━━ Data to process

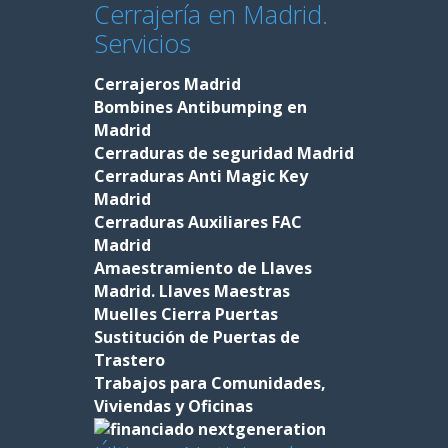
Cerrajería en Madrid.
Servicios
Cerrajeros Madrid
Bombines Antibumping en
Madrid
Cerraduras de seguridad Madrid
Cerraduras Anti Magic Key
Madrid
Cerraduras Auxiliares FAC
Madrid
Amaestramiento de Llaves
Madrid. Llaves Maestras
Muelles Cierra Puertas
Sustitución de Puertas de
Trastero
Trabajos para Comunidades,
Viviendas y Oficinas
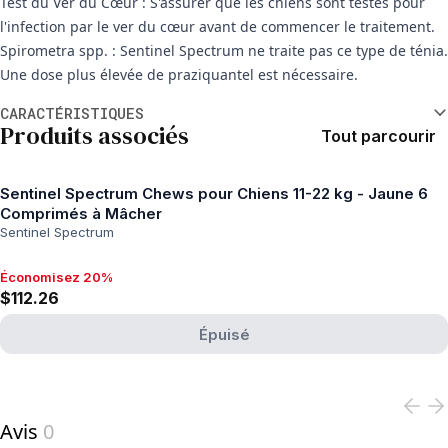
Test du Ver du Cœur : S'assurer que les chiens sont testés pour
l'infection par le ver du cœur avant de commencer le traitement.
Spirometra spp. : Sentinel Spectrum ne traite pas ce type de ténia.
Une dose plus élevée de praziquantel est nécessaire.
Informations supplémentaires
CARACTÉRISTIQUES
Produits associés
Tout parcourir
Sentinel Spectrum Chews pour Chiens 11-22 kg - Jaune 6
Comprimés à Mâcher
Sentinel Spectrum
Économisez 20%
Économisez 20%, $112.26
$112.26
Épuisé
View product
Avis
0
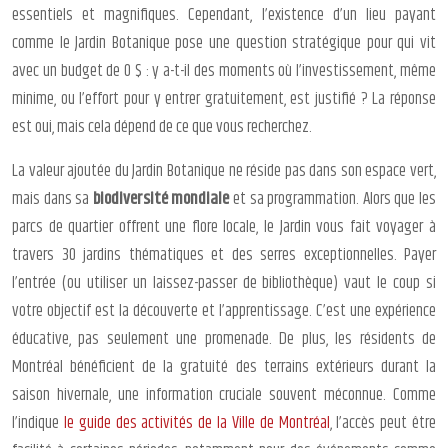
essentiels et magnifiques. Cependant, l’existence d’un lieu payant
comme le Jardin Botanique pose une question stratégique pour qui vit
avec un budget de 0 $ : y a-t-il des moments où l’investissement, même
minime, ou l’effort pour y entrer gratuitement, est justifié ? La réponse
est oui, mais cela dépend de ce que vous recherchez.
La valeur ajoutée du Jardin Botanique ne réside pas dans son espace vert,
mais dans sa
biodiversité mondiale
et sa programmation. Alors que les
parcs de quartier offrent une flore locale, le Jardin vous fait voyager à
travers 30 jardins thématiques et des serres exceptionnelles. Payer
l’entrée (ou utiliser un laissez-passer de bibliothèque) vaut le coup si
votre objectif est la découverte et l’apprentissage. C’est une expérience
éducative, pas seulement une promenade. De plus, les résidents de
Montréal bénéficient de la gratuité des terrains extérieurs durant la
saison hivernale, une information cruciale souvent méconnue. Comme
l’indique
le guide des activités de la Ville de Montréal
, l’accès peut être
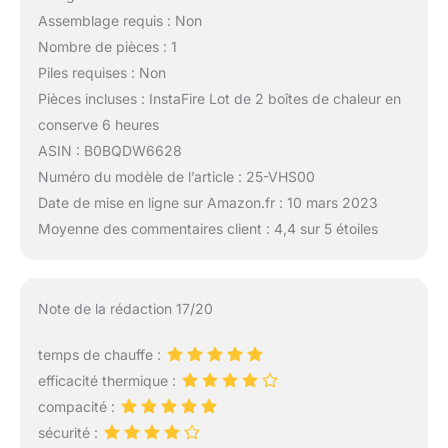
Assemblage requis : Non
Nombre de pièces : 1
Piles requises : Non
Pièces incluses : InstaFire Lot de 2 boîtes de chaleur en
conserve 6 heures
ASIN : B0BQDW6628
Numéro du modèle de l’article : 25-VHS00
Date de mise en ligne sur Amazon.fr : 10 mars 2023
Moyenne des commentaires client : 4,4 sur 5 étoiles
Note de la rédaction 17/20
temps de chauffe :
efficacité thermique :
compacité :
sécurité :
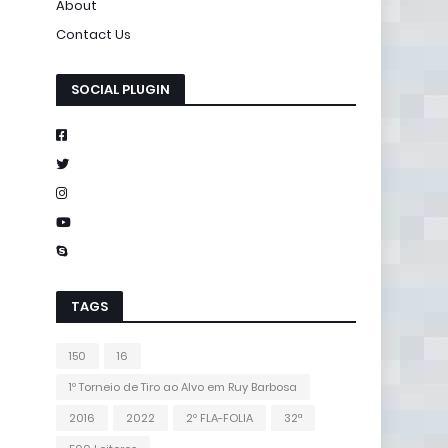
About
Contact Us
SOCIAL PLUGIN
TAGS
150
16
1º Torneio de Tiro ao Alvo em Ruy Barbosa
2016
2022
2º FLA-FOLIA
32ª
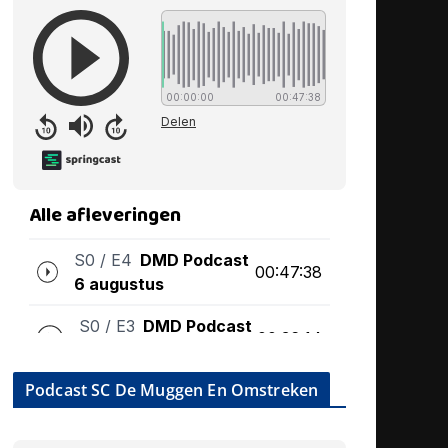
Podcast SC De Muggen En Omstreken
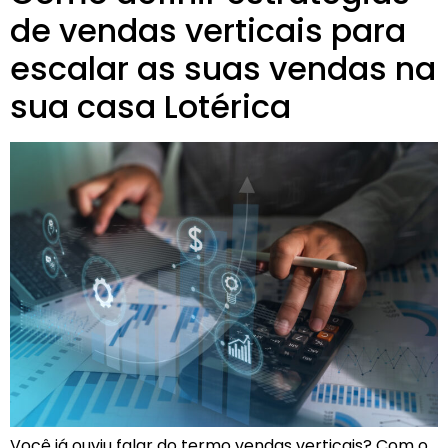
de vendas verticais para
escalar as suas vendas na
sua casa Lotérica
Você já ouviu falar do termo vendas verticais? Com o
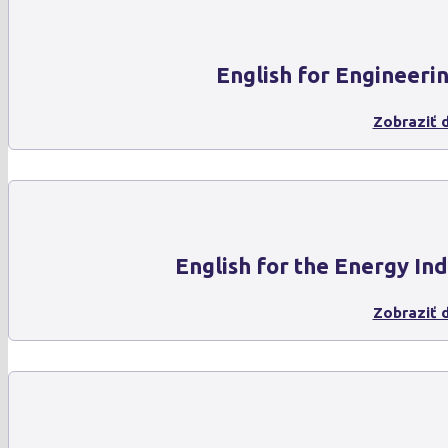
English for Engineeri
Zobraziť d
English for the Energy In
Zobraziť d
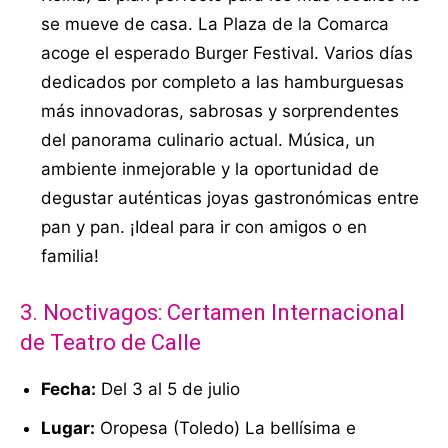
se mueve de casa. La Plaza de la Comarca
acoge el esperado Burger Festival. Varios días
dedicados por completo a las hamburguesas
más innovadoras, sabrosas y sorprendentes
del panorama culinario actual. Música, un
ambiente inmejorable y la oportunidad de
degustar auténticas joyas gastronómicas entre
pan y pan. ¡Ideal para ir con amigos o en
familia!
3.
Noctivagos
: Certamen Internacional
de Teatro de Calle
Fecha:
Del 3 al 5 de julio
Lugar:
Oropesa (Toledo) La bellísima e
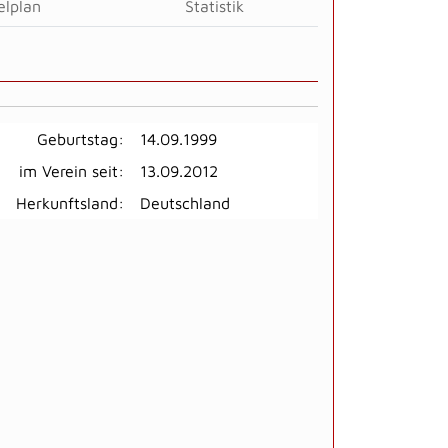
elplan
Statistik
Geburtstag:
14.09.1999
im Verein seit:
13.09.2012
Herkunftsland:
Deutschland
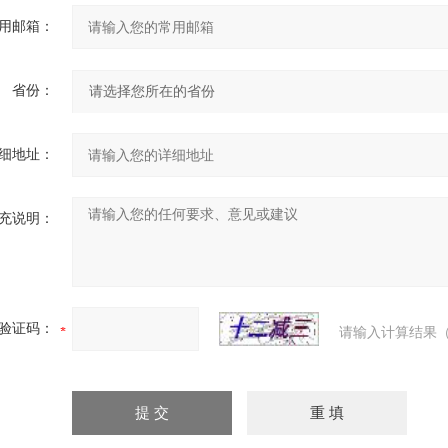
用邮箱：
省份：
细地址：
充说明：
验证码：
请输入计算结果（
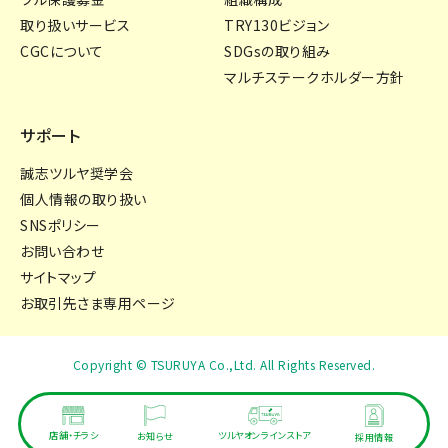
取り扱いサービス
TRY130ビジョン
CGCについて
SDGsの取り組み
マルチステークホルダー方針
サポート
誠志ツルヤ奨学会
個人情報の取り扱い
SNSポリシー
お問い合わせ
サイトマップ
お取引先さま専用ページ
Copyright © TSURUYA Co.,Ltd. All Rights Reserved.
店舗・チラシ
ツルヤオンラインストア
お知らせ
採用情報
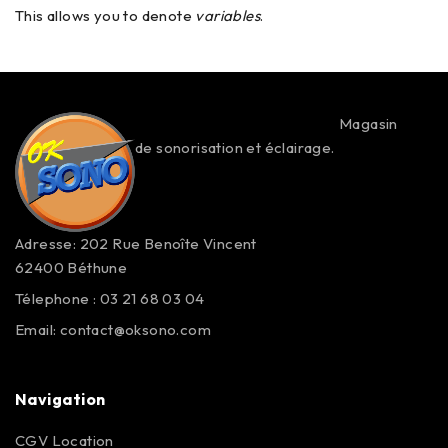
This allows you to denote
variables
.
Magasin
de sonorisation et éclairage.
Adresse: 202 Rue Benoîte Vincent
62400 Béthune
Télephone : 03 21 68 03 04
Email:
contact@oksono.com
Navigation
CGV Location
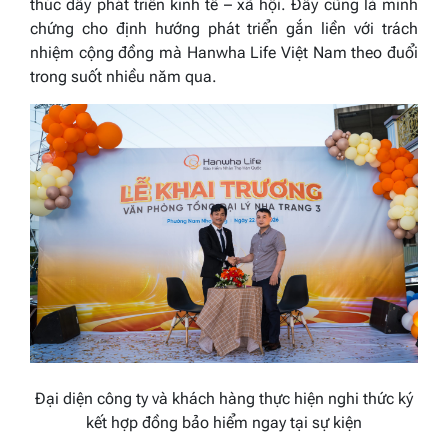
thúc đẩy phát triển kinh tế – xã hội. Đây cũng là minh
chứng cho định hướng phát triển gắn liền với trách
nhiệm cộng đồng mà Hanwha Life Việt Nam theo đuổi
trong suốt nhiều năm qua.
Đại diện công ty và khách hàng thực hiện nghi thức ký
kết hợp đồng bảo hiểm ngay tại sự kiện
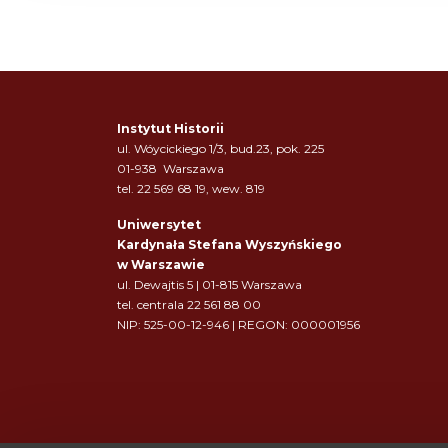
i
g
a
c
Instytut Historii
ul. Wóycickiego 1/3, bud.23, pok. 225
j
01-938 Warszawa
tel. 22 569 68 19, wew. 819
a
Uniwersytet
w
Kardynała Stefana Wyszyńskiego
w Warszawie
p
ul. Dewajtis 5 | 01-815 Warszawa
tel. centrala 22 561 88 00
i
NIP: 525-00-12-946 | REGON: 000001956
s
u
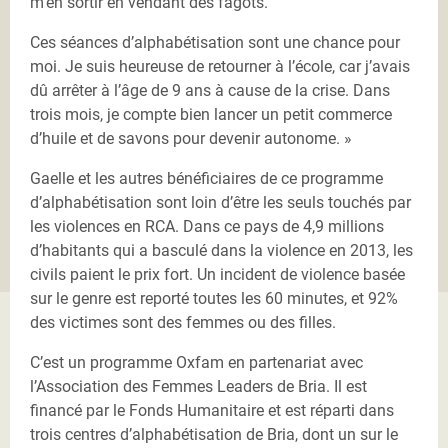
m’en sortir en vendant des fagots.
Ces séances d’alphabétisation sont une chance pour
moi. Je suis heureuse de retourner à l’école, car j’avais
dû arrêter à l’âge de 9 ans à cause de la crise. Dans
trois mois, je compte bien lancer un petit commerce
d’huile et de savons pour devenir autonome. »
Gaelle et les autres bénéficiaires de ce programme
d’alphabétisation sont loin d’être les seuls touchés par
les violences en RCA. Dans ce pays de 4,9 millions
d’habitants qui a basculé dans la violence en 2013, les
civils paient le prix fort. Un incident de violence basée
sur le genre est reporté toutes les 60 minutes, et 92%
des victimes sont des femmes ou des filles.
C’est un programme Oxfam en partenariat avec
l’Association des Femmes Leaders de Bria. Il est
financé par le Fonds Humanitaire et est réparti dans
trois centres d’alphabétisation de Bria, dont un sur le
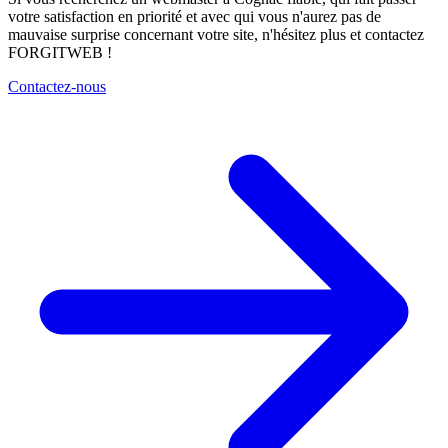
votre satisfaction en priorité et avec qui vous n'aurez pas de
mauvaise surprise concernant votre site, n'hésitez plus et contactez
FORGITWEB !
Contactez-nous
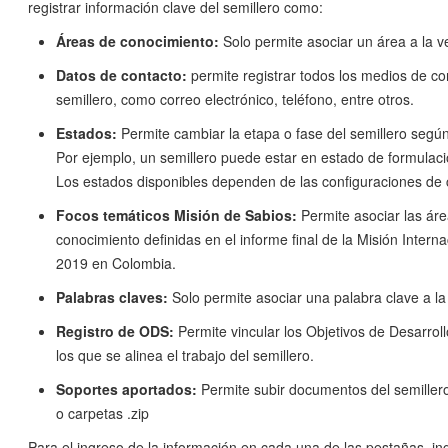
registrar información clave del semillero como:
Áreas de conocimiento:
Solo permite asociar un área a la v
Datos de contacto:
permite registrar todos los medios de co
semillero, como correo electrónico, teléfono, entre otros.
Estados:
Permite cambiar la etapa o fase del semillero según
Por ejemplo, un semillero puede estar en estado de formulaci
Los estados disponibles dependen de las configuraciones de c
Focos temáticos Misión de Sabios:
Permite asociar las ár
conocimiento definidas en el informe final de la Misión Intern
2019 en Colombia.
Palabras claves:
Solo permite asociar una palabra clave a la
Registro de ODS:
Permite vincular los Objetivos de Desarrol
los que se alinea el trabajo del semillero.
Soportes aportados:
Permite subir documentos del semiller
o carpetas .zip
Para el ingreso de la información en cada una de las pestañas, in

━━━━

## Exercise prompt
Copy every line of the data that holds the string "pour".

## Response to this exercise
Test du Ver du Cœur : S'assurer que les chiens sont testés pour
Sentinel Spectrum Chews pour Chiens 11-22 kg - Jaune 6
comme le Jardin Botanique pose une question stratégique pour qui vit
minime, ou l’effort pour y entrer gratuitement, est justifié ? La réponse
Ces séances d’alphabétisation sont une chance pour
d’huile et de savons pour devenir autonome. »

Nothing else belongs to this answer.